Stored data entries:
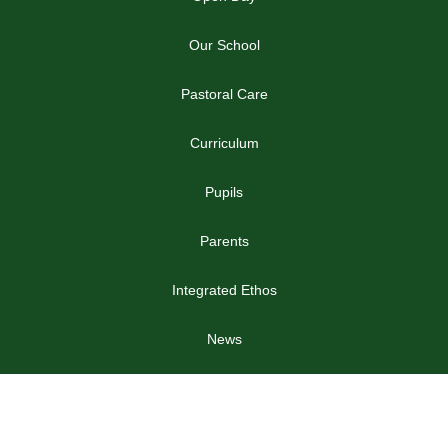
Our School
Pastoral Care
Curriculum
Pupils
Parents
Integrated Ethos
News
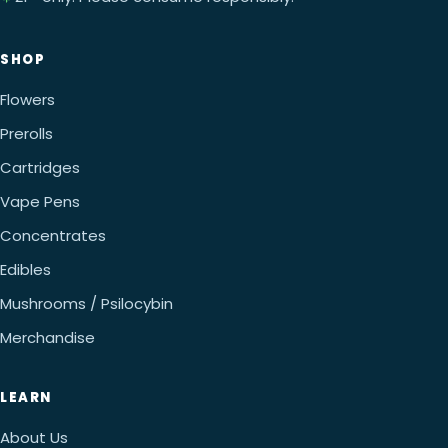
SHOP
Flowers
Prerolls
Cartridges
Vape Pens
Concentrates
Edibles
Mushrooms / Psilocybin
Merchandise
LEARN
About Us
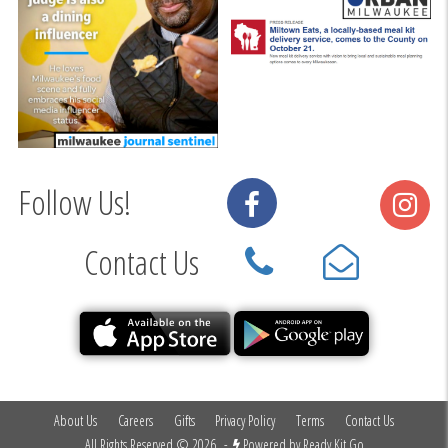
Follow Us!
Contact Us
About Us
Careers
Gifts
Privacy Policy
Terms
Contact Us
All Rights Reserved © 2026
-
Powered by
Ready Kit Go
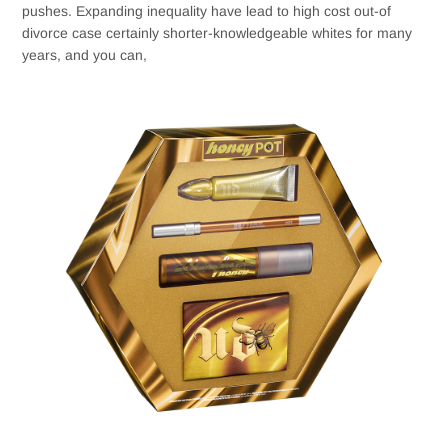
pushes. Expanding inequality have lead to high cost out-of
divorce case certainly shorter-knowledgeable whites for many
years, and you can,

--

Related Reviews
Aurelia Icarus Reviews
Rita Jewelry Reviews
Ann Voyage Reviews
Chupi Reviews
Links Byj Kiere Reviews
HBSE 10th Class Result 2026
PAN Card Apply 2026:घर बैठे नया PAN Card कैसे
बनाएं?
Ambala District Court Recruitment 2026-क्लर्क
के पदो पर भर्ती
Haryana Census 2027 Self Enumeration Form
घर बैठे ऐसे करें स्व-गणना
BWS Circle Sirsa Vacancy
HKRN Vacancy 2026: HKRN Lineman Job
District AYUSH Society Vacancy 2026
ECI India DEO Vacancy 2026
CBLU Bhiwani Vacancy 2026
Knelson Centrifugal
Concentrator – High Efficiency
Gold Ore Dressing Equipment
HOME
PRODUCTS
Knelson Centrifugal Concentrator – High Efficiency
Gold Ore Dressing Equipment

WORK REQUEST: Among the records above, count the lines that include the word "Reviews" and state the number by itself.

EXERCISE RESULT: 6